Longtime Drudge users see the website’s shift to the left as a betrayal of the readers who made him a success. But, Kane says, he isn’t surprised.
“Drudge was never a conservative. He always had libertarian leanings. On some issues he was. on the right, like pro-life. And he was a big Trump booster back in 2016. But it seemed to change with the [former National Security Advisor] Michael Flynn case. Drudge seemed to buy into the ‘Russia hoax’ story.”
Now, Kane makes direct appeals on Twitter for President Trump to dump Drudge and stick with CFP. With more than 60 million pageviews, something is working.
But don’t call Citizen Free Press an overnight success. Kane has spent three and a half years growing it from an idea to an internet force. And it’s done it all himself, without major media promotion of deep-pocket investors.

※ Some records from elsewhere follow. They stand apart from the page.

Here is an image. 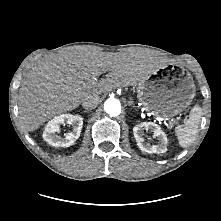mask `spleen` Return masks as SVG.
<instances>
[{"mask_svg": "<svg viewBox=\"0 0 221 221\" xmlns=\"http://www.w3.org/2000/svg\"><path fill=\"white\" fill-rule=\"evenodd\" d=\"M200 118L201 108L196 105L192 108L186 123L175 128V135L181 147L186 148L195 140Z\"/></svg>", "mask_w": 221, "mask_h": 221, "instance_id": "spleen-1", "label": "spleen"}]
</instances>
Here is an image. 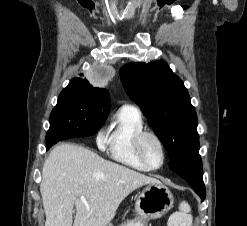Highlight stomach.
<instances>
[{
	"label": "stomach",
	"instance_id": "0dacf381",
	"mask_svg": "<svg viewBox=\"0 0 247 226\" xmlns=\"http://www.w3.org/2000/svg\"><path fill=\"white\" fill-rule=\"evenodd\" d=\"M174 204L171 191L160 181L146 185L135 203L136 218L120 226H146L150 219L164 216Z\"/></svg>",
	"mask_w": 247,
	"mask_h": 226
}]
</instances>
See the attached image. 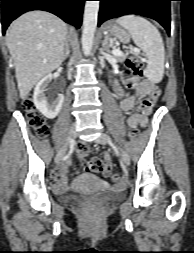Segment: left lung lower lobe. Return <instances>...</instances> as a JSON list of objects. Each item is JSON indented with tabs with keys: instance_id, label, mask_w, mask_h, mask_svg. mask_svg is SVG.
<instances>
[{
	"instance_id": "left-lung-lower-lobe-1",
	"label": "left lung lower lobe",
	"mask_w": 194,
	"mask_h": 253,
	"mask_svg": "<svg viewBox=\"0 0 194 253\" xmlns=\"http://www.w3.org/2000/svg\"><path fill=\"white\" fill-rule=\"evenodd\" d=\"M98 26L106 20L127 14H138L158 21L170 34V1L172 0H99Z\"/></svg>"
}]
</instances>
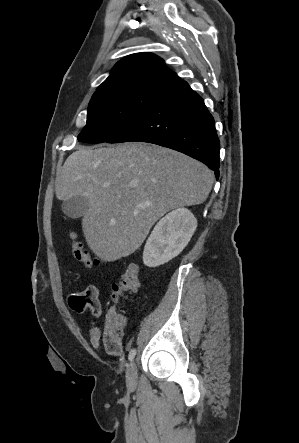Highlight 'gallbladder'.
Listing matches in <instances>:
<instances>
[{"instance_id":"obj_1","label":"gallbladder","mask_w":299,"mask_h":443,"mask_svg":"<svg viewBox=\"0 0 299 443\" xmlns=\"http://www.w3.org/2000/svg\"><path fill=\"white\" fill-rule=\"evenodd\" d=\"M89 208V200L82 195L73 196L62 203L63 213L72 218L77 219L82 217Z\"/></svg>"}]
</instances>
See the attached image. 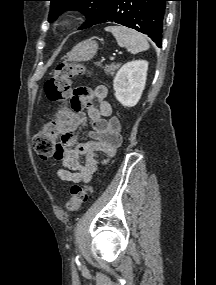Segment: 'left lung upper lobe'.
I'll return each instance as SVG.
<instances>
[{"label":"left lung upper lobe","instance_id":"obj_1","mask_svg":"<svg viewBox=\"0 0 216 285\" xmlns=\"http://www.w3.org/2000/svg\"><path fill=\"white\" fill-rule=\"evenodd\" d=\"M51 2L49 22L57 19L66 10H79L86 16V22L79 28L86 29L94 25L104 14L112 0H48Z\"/></svg>","mask_w":216,"mask_h":285}]
</instances>
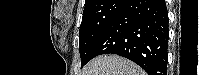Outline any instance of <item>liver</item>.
Masks as SVG:
<instances>
[{
	"label": "liver",
	"instance_id": "liver-1",
	"mask_svg": "<svg viewBox=\"0 0 199 75\" xmlns=\"http://www.w3.org/2000/svg\"><path fill=\"white\" fill-rule=\"evenodd\" d=\"M81 75H146L132 61L117 55H102L91 60Z\"/></svg>",
	"mask_w": 199,
	"mask_h": 75
}]
</instances>
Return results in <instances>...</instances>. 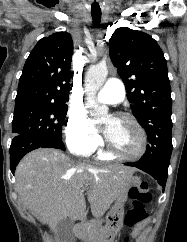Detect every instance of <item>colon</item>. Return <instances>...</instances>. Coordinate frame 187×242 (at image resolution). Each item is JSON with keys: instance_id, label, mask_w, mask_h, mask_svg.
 <instances>
[{"instance_id": "colon-1", "label": "colon", "mask_w": 187, "mask_h": 242, "mask_svg": "<svg viewBox=\"0 0 187 242\" xmlns=\"http://www.w3.org/2000/svg\"><path fill=\"white\" fill-rule=\"evenodd\" d=\"M129 195L132 202L127 210L125 223L128 227H134L146 219L145 207L150 203L152 195L146 182L131 188Z\"/></svg>"}]
</instances>
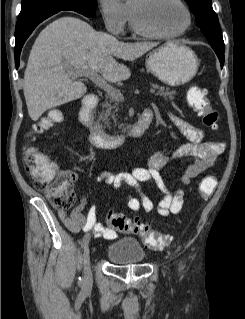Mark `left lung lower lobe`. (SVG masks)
Returning <instances> with one entry per match:
<instances>
[{
  "label": "left lung lower lobe",
  "instance_id": "0a47b994",
  "mask_svg": "<svg viewBox=\"0 0 245 319\" xmlns=\"http://www.w3.org/2000/svg\"><path fill=\"white\" fill-rule=\"evenodd\" d=\"M214 49V51L216 52L219 60H220V64H221V68L223 67L224 65V51L220 50L219 48L217 47H212Z\"/></svg>",
  "mask_w": 245,
  "mask_h": 319
}]
</instances>
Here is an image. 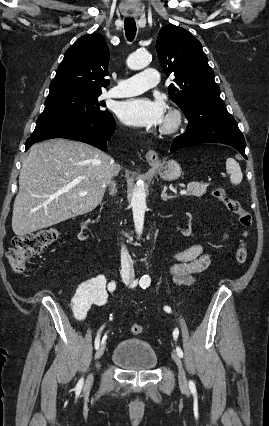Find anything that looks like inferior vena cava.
Segmentation results:
<instances>
[{"label": "inferior vena cava", "instance_id": "inferior-vena-cava-1", "mask_svg": "<svg viewBox=\"0 0 269 426\" xmlns=\"http://www.w3.org/2000/svg\"><path fill=\"white\" fill-rule=\"evenodd\" d=\"M114 166H116L114 164ZM109 185L111 187V194L114 191L115 183L111 180L109 181ZM121 268H122V275H133V261L131 259V256L129 255L127 249L123 246L121 249Z\"/></svg>", "mask_w": 269, "mask_h": 426}]
</instances>
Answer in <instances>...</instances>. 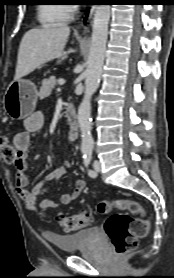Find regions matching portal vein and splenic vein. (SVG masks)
Returning <instances> with one entry per match:
<instances>
[{
	"instance_id": "1",
	"label": "portal vein and splenic vein",
	"mask_w": 174,
	"mask_h": 278,
	"mask_svg": "<svg viewBox=\"0 0 174 278\" xmlns=\"http://www.w3.org/2000/svg\"><path fill=\"white\" fill-rule=\"evenodd\" d=\"M64 83H65L64 80L59 81V85L61 86L64 85Z\"/></svg>"
}]
</instances>
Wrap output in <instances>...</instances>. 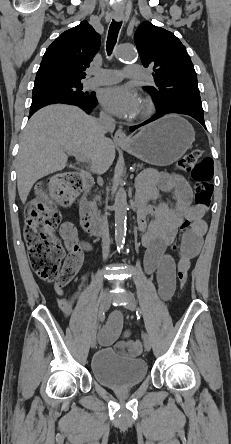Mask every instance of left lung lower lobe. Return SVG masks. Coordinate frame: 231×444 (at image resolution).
Instances as JSON below:
<instances>
[{"label":"left lung lower lobe","mask_w":231,"mask_h":444,"mask_svg":"<svg viewBox=\"0 0 231 444\" xmlns=\"http://www.w3.org/2000/svg\"><path fill=\"white\" fill-rule=\"evenodd\" d=\"M168 113H179V114L189 115V116L195 118L198 122H200V123L204 126V128H206V127H205V124H204V115H203V112L195 111V110H185V109H180V110H177V111H158L157 115L154 116V117H152V118L149 119L148 121H146V122H144V123H142V124H140V125H136V126H132V127H130V131H134V130H136L137 128H139V127H141V126H143V125H145V124H148V123H150V122H152V121L158 119L159 117H161V116H163V115H165V114H168Z\"/></svg>","instance_id":"left-lung-lower-lobe-1"}]
</instances>
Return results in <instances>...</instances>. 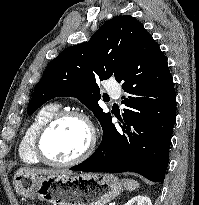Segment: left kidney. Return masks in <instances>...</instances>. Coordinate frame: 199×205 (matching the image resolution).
Here are the masks:
<instances>
[{"instance_id": "5707ae66", "label": "left kidney", "mask_w": 199, "mask_h": 205, "mask_svg": "<svg viewBox=\"0 0 199 205\" xmlns=\"http://www.w3.org/2000/svg\"><path fill=\"white\" fill-rule=\"evenodd\" d=\"M125 205H152V202L147 196H135L131 198Z\"/></svg>"}]
</instances>
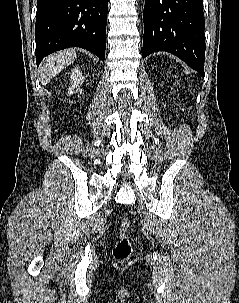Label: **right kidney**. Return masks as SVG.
I'll return each instance as SVG.
<instances>
[{"mask_svg":"<svg viewBox=\"0 0 239 303\" xmlns=\"http://www.w3.org/2000/svg\"><path fill=\"white\" fill-rule=\"evenodd\" d=\"M70 77L72 86L69 87L68 94H73L75 92V89H77V91H81L79 88V84L84 81V77H82L81 71L77 67H75L72 70Z\"/></svg>","mask_w":239,"mask_h":303,"instance_id":"ca27d5eb","label":"right kidney"}]
</instances>
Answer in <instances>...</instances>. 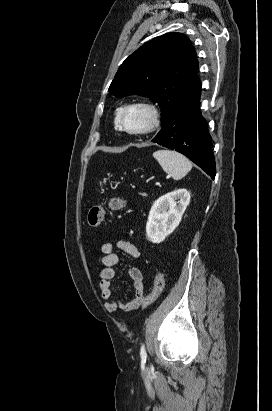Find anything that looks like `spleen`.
<instances>
[{
    "label": "spleen",
    "mask_w": 272,
    "mask_h": 411,
    "mask_svg": "<svg viewBox=\"0 0 272 411\" xmlns=\"http://www.w3.org/2000/svg\"><path fill=\"white\" fill-rule=\"evenodd\" d=\"M153 157L164 172L174 180H180L192 169V163L184 155L172 150H157Z\"/></svg>",
    "instance_id": "3e777b00"
}]
</instances>
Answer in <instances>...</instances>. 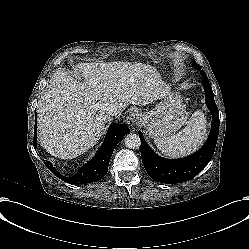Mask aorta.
<instances>
[{"label":"aorta","instance_id":"aorta-1","mask_svg":"<svg viewBox=\"0 0 249 249\" xmlns=\"http://www.w3.org/2000/svg\"><path fill=\"white\" fill-rule=\"evenodd\" d=\"M124 144L129 149H138L141 141L137 134L129 133L124 138Z\"/></svg>","mask_w":249,"mask_h":249}]
</instances>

“I heard an interview with Drudge where he said he hadn’t taken a single day off in 23 years. He had help, but he worked every day. And that stuck with me,” Kane says.
“I’ve worked every day for 1,300 days straight. No one else has ever posted a story. Every headline is mine. It’s been 40 months of blood, sweat and tears. And no ads.”
That last part may change. CFP’s success has brought ad buyers out of the woodwork, hoping to reach his center-right audience. For the moment, Kane is non-committal.
What he is committed to is keeping his fellow news junkies well informed.
“If you’re a breaking news website, you’re dead if you aren’t constantly updating. In fact,” Kane said, abruptly ending an interview, “I need to get back online right now.”